*Records for the exercise*:
= = = =

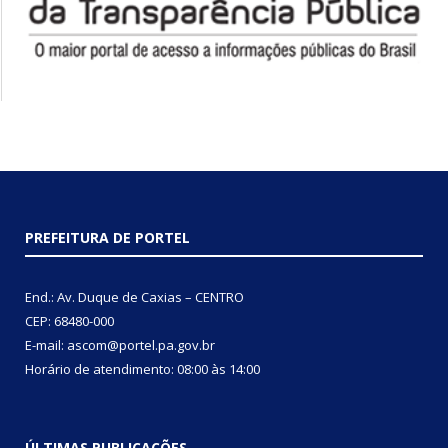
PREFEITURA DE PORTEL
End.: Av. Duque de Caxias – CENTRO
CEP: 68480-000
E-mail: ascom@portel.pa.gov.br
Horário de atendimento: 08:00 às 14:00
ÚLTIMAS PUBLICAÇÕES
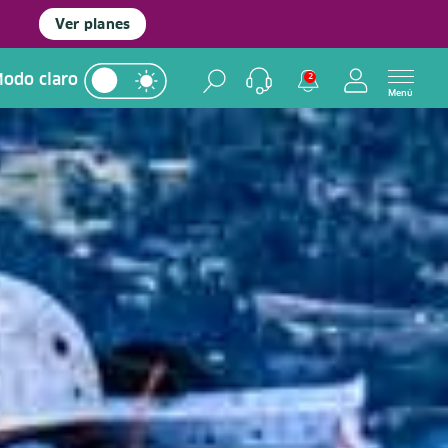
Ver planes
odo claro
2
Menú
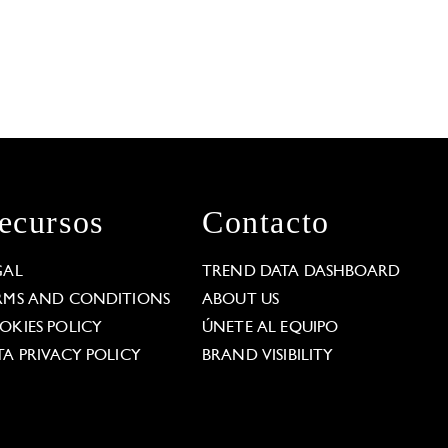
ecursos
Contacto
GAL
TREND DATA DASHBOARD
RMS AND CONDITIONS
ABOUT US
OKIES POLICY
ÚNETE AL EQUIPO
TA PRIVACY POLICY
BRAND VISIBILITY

= = = =

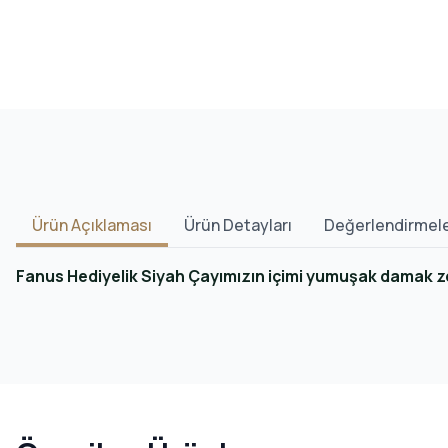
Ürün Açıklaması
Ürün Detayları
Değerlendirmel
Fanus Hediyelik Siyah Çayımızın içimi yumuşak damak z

= = = =

*The problem*:
Print nothing except the lines above from the one containing "PREFEITURA DE PORTEL" down to the one containing "BRAND VISIBILITY", both included, exactly as written and free of pictures.

*Solution to the exercise*:
PREFEITURA DE PORTEL
End.: Av. Duque de Caxias – CENTRO
CEP: 68480-000
E-mail: ascom@portel.pa.gov.br
Horário de atendimento: 08:00 às 14:00
ÚLTIMAS PUBLICAÇÕES
Ver planes
odo claro
2
Menú
ecursos
Contacto
GAL
TREND DATA DASHBOARD
RMS AND CONDITIONS
ABOUT US
OKIES POLICY
ÚNETE AL EQUIPO
TA PRIVACY POLICY
BRAND VISIBILITY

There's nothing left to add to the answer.